Happy American Cheese Month! All October long, Brooklyn Beer Geek and I have been discussing the merits of our favorite domestic curds. And by discussing, I mean devouring chunks of Spring Brook Tarentaise, Meadow Creek Dairy Grayson and Jasper Hill Farm Bayley Hazen Blue. To enhance the patriotism of our turophilic endeavors, I picked two American wines to enjoy with our last cheese-feeding frenzy.

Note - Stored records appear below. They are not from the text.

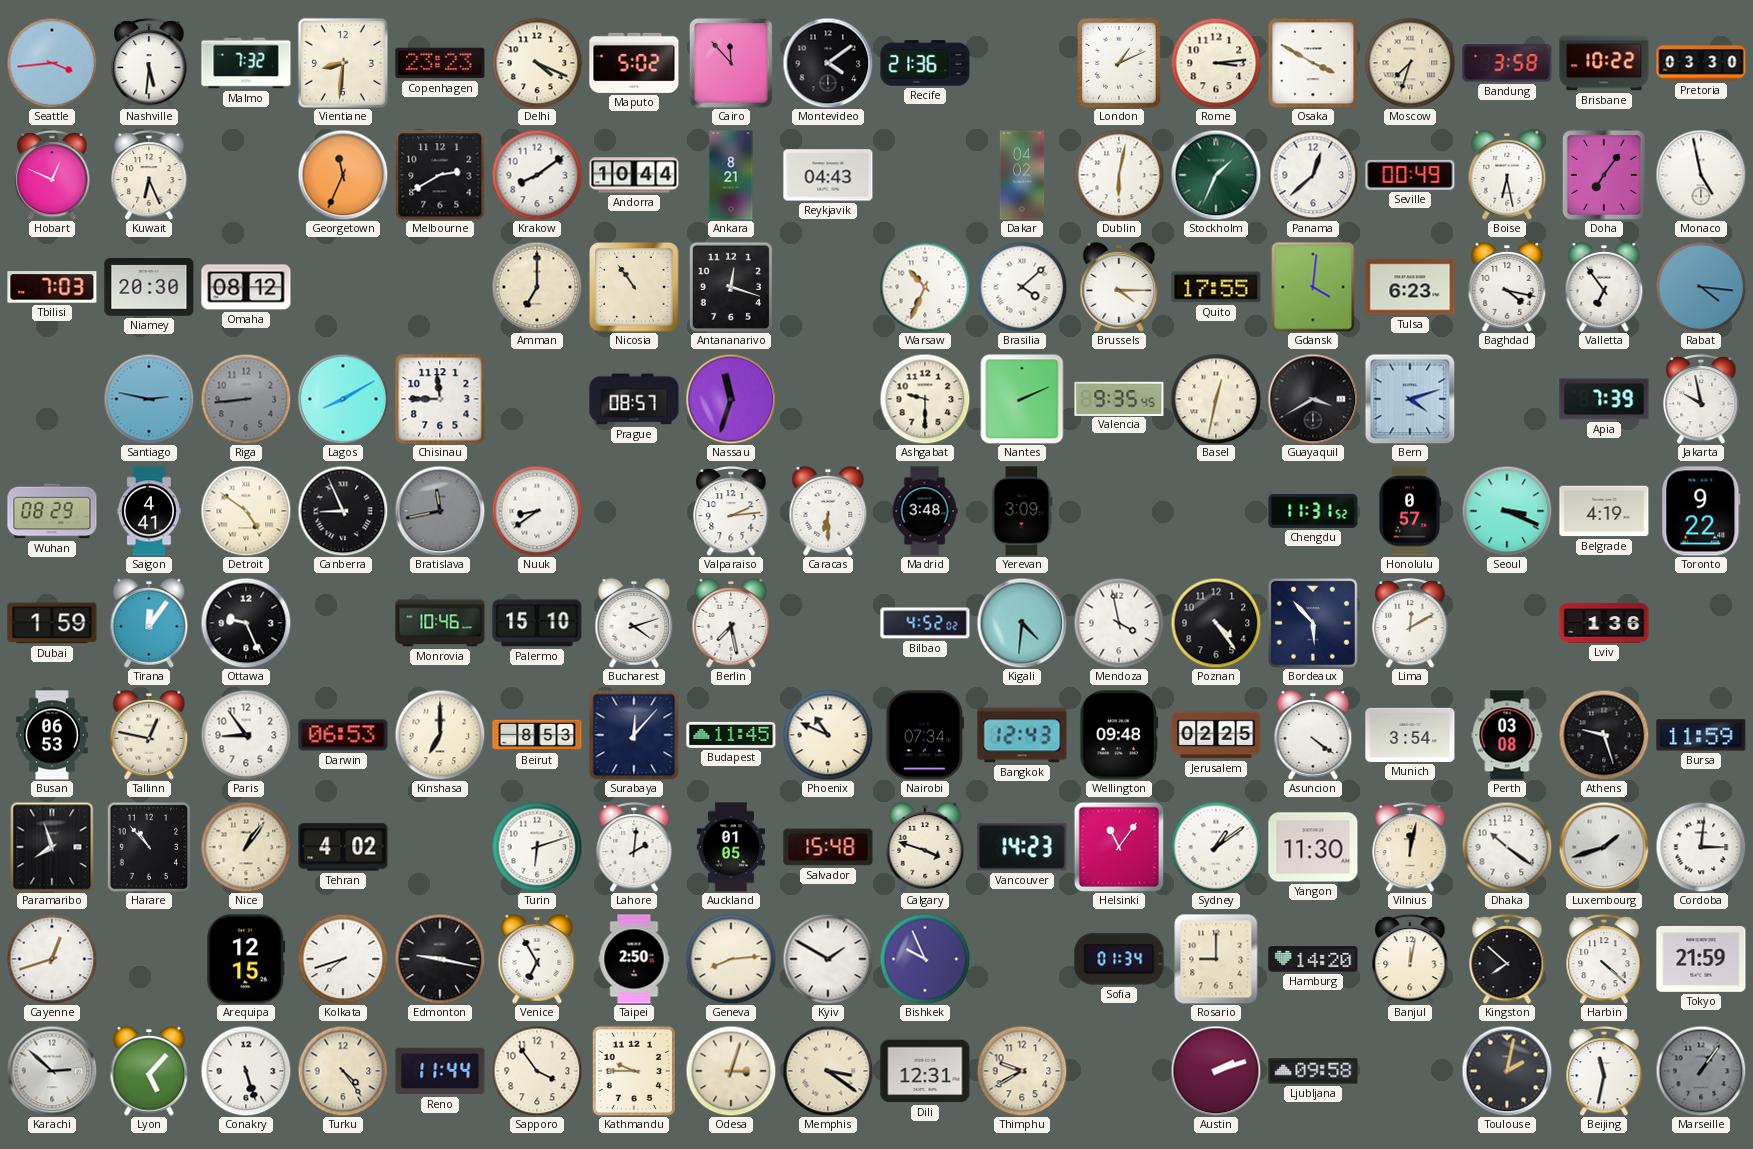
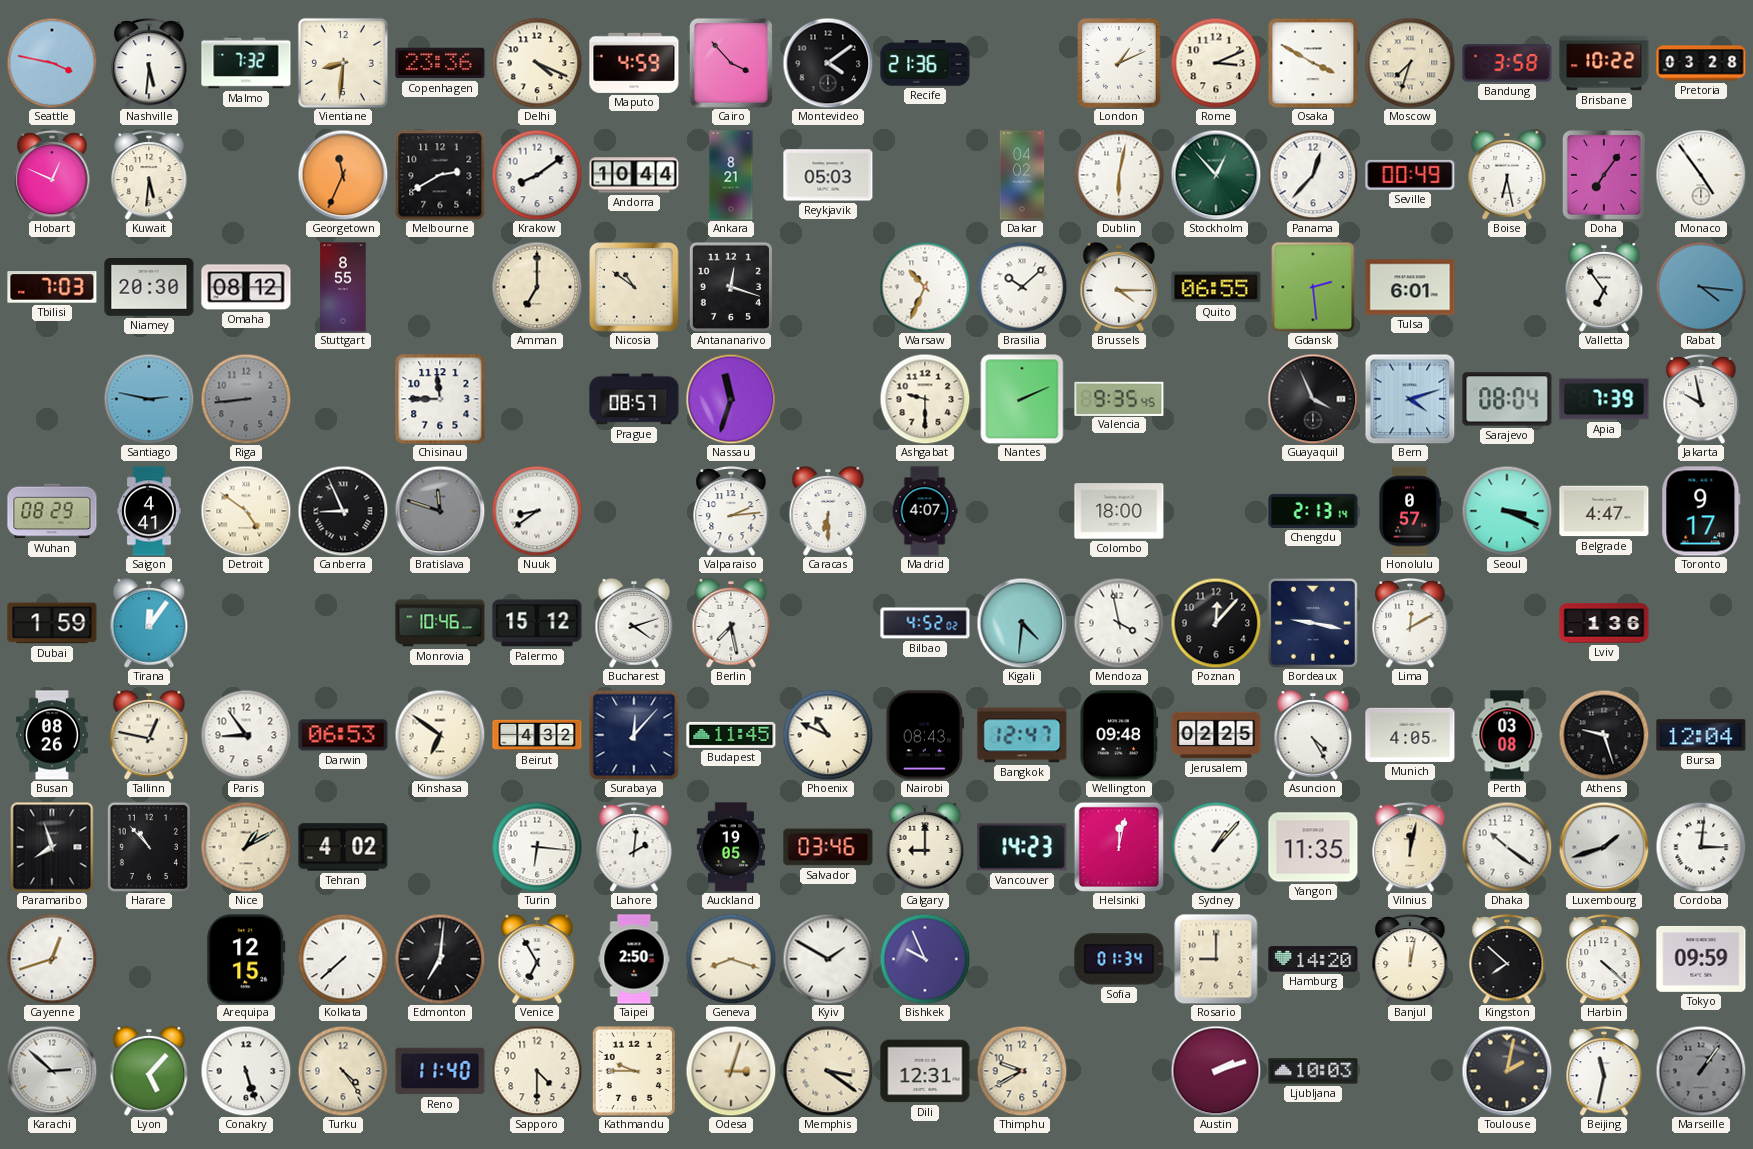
Seattle: 3:44 -> 3:47
Copenhagen: 23:23 -> 23:36
Maputo: 5:02 -> 4:59
Cairo: 11:53 -> 3:53
Rome: 3:14 -> 3:11
Pretoria: 03:30 -> 03:28
Kuwait: 6:26 -> 5:31
Reykjavik: 04:43 -> 05:03
Stockholm: 1:34 -> 12:53
Panama: 12:38 -> 12:37
Monaco: 4:58 -> 4:54
Stuttgart: none -> 8:55
Nicosia: 10:54 -> 10:51
Brasilia: 4:08 -> 10:08
Quito: 17:55 -> 06:55
Gdansk: 4:01 -> 2:29
Tulsa: 6:23 -> 6:01
Baghdad: 4:17 -> none
Lagos: 8:10 -> none
Basel: 12:32 -> none
Guayaquil: 3:40 -> 3:56
Sarajevo: none -> 08:04
Bratislava: 11:43 -> 11:48
Madrid: 3:48 -> 4:07
Yerevan: 3:09 -> none
Colombo: none -> 18:00
Chengdu: 11:31 -> 2:13
Belgrade: 4:19 -> 4:47
Toronto: 9:22 -> 9:17
Ottawa: 9:26 -> none
Palermo: 15:10 -> 15:12
Poznan: 4:24 -> 12:07
Bordeaux: 5:53 -> 9:17
Busan: 06:53 -> 08:26
Kinshasa: 7:00 -> 6:51
Beirut: 8:53 -> 4:32
Nairobi: 07:34 -> 08:43
Bangkok: 12:43 -> 12:47
Asuncion: 4:21 -> 4:25
Munich: 3:54 -> 4:05
Bursa: 11:59 -> 12:04
Nice: 1:06 -> 1:10
Turin: 6:12 -> 6:16
Auckland: 01:05 -> 19:05
Salvador: 15:48 -> 03:46
Calgary: 3:48 -> 9:00
Helsinki: 11:06 -> 12:02
Sydney: 1:09 -> 1:07
Yangon: 11:30 -> 11:35
Kolkata: 7:42 -> 7:38
Edmonton: 9:17 -> 7:01
Geneva: 8:14 -> 8:18
Tokyo: 21:59 -> 09:59
Reno: 11:44 -> 11:40
Sapporo: 3:54 -> 4:30
Ljubljana: 09:58 -> 10:03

Traditionalists from the cradles of wine and cheesemaking might faint of they saw the 5-pound-sized monolithic goat cheese that is Humboldt Fog, or the Syrah, Sangiovese, Carignan and Gewürztraminer blend going live on our site next week. But as Americans, we have proved that you can create the need for such innovation: Who would have thought that a cell phone with one button would take over the world? Similarly, the more out-of-the-box the wine or cheese, the more outstanding, unexpected pairings that can be created.

Cheesy meaty bounty

For the wines, I chose an offbeat white, the 2008 William Knuttel Santa Cruz Pinot Gris and for the red, I went with the 2008 J. Keverson Sonoma County Zinfandel, as American vintners have brought the Croatian grape to the forefront. Both exhibited big, bold flavors: the Pinot Gris smelled like apricots swimming in wildflower honey with a hint of preserved lemon and limestone, and the Zinfandel was redolent of fresh raspberries, chocolate-covered strawberries and toasted coconut. Both are best served a little above cellar temperature (65 degrees), especially the rich, golden-hued Pinot Gris. This mature white needs to be about 10 degrees warmer than fresh from the fridge to reveal its acidity. Since we were limiting ourselves to two wines to pair with nine cheeses (plus a smattering of American cured meats from Fra' Mani, Creminelli and Brooklyn Larder), I purposely chose a white wine that that was more unctuous than crisp, and had a variety of flavors to make it a more versatile pairing partner. Red wines generally have less capacity for unexpected pairing greatness with cheese, so just go with what you like as long as it's not tuned to any extreme in terms of body or flavor profile.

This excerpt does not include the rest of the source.